Sefa provides direct loans from R50 000 to R5 million. Small and micro-enterprises (SMMEs) and co-operatives can access this through regional offices, Sefa co-location offices and satellite offices.
Regional manager Thula Mkhwanazi said on Monday that the year to end of March had been good in a number of ways.
“We have been able to achieve when it comes to initiatives of funding entrepreneurs with disabilities under the Amavulindlela Funding Scheme. We have also been able to finance a lot of black entrepreneurs. We are still chasing up on small targets that include funding women and youth-owned businesses, and we are almost there with them, too,” said Mkhwanazi.
“Our experience has been that at times entrepreneurs have been reluctant to pay, and we do have higher than ordinary impairments.
“In order to correct that, our strategy has been to focus on corporates and assisting them to achieve their enterprise development when they give specific work to certain groups and their only problem is finance - we as Sefa bridge that gap.”
Mkhwanazi said the challenge began when entrepreneurs needed to prove markets and the ability to generate revenue, which contributed to high impairments.
He said: “Where we can, we deal directly with corporates knowing that they have given suppliers the work, and will be able to generate revenue and repay us. We are also doing the same with government departments. We approach those that have specific projects earmarked for small and medium enterprises directly to say that if the challenge is funds, Sefa will bridge the gap.
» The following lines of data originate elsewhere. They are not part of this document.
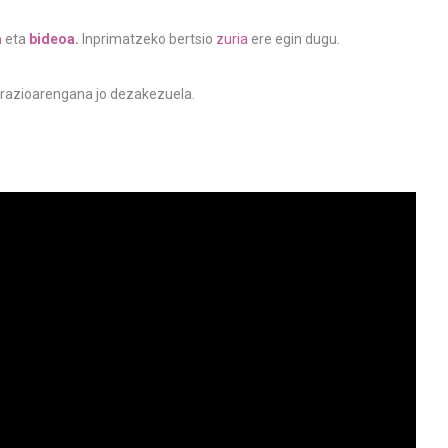
a
eta
bideoa
.
Inprimatzeko bertsio
zuria
ere egin dugu.
razioarengana jo dezakezuela.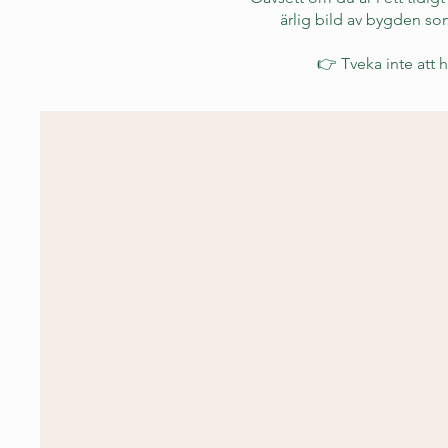
ärlig bild av bygden som
👉 Tveka inte att h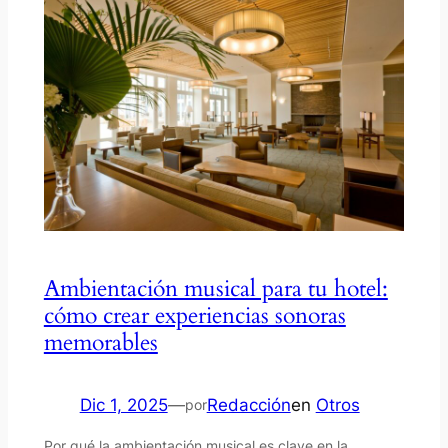
Ambientación musical para tu hotel:
cómo crear experiencias sonoras
memorables
Dic 1, 2025
—
Redacción
en
Otros
por
Por qué la ambientación musical es clave en la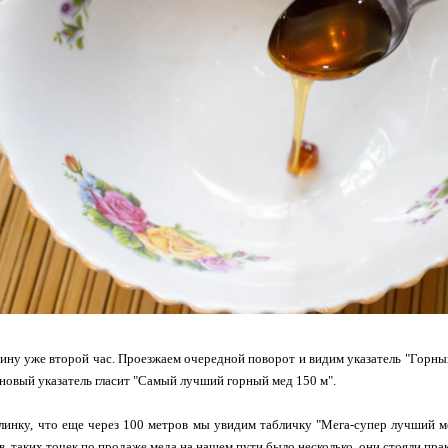
ину уже второй час. Проезжаем очередной поворот и видим указатель "Горный
 новый указатель гласит "Самый лучший горный мед 150 м".
инку, что еще через 100 метров мы увидим табличку "Мега-супер лучший м
в, таких точек по продаже меда на нашем пути было несколько, они стояли пра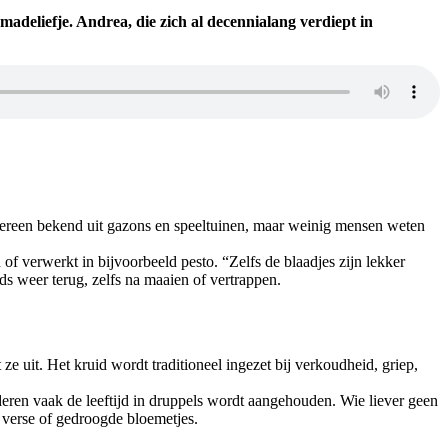
 madeliefje. Andrea, die zich al decennialang verdiept in
l iedereen bekend uit gazons en speeltuinen, maar weinig mensen weten
 verwerkt in bijvoorbeeld pesto. “Zelfs de blaadjes zijn lekker
eds weer terug, zelfs na maaien of vertrappen.
 uit. Het kruid wordt traditioneel ingezet bij verkoudheid, griep,
deren vaak de leeftijd in druppels wordt aangehouden. Wie liever geen
 verse of gedroogde bloemetjes.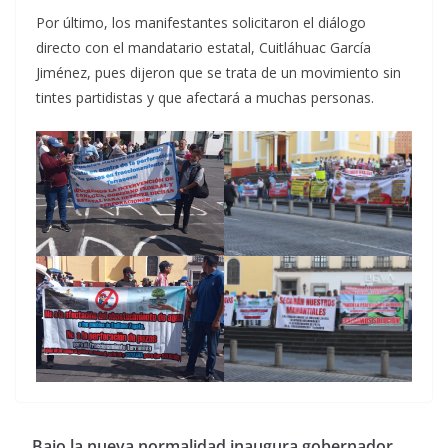
Por último, los manifestantes solicitaron el diálogo
directo con el mandatario estatal, Cuitláhuac García
Jiménez, pues dijeron que se trata de un movimiento sin
tintes partidistas y que afectará a muchas personas.
Bajo la nueva normalidad inaugura gobernador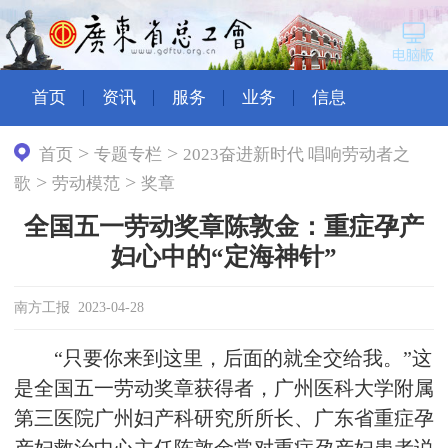
首页
资讯
服务
业务
信息
>
>
首页
专题专栏
2023奋进新时代 唱响劳动者之
>
>
歌
劳动模范
奖章
全国五一劳动奖章陈敦金：重症孕产
妇心中的“定海神针”
南方工报 2023-04-28
“只要你来到这里，后面的就全交给我。”这
是全国五一劳动奖章获得者，广州医科大学附属
第三医院广州妇产科研究所所长、广东省重症孕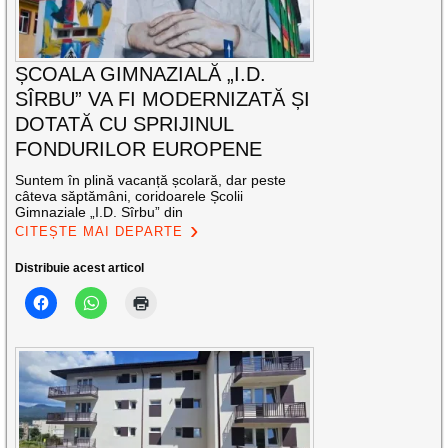
ȘCOALA GIMNAZIALĂ „I.D.
SÎRBU” VA FI MODERNIZATĂ ȘI
DOTATĂ CU SPRIJINUL
FONDURILOR EUROPENE
Suntem în plină vacanță școlară, dar peste
câteva săptămâni, coridoarele Școlii
Gimnaziale „I.D. Sîrbu” din
CITEȘTE MAI DEPARTE
Distribuie acest articol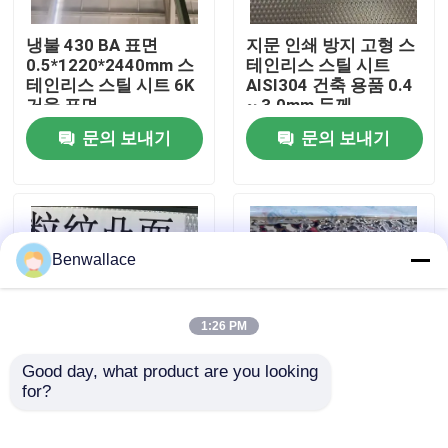
냉불 430 BA 표면
지문 인쇄 방지 고형 스
우리 에 관한 것
0.5*1220*2440mm 스
테인리스 스틸 시트
테인리스 스틸 시트 6K
AISI304 건축 용품 0.4
거울 표면
~ 3.0mm 두께
공장 투어
문의 보내기
문의 보내기
품질 관리
저희와 연락
Benwallace
뉴스
1:26 PM
Good day, what product are you looking 
사건
for?
우수한 내마모성과 장
거울 금색 물 물 물결 스
식용 엠보싱 표면을 갖
테인리스 스틸 시트
춘 AISI304 스테인리스
AISI304 AISI316L 천장
인용 을 요청 하십시오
Where a person does not have a market, we cannot really assist them.”
Mkhwanazi said the provincial development finance institution was receiving a lot of applications, while the conversion rate was low. “The challenge is that people approach us while they are not fundable. This is because they cannot show the ability to repay the loan or cannot afford the loan.
“In other instances one finds that after doing the financial model, one realises that they have under-quoted or such. Their financial viability is a challenge. At times, they have bad credit ratings.
“While Sefa will not not fund applicants based on their credit rating, we expect them to have made arrangements with the creditor, then we would assist. If you come to Sefa owing other financial institutions, we cannot assist you.”
Mkhwanazi said in most cases entrepreneurs could not substantiate their ability to repay. He said that for this reason they approached departments and corporates to tell them that they did have funds, but lacked entrepreneurs who could show an ability to repay as they financed on risk without focusing on security.
Mkhwanazi said this approach had helped increase the deal flow (source) and the quality of the deals.
He said the KwaZulu-Natal SMME sector had great potential, although not everyone was an entrepreneur.
University of KwaZulu-Natal agricultural economist, Maxwell Mudhara, agreed that funding was not readily available to farming entrepreneurs.
“The process itself might be too onerous. People in rural areas generally struggle to enumerate, therefore presenting a comprehensive budget might be difficult. Some do not know about the funders. The challenge is awareness and numeracy,” said Mudhara.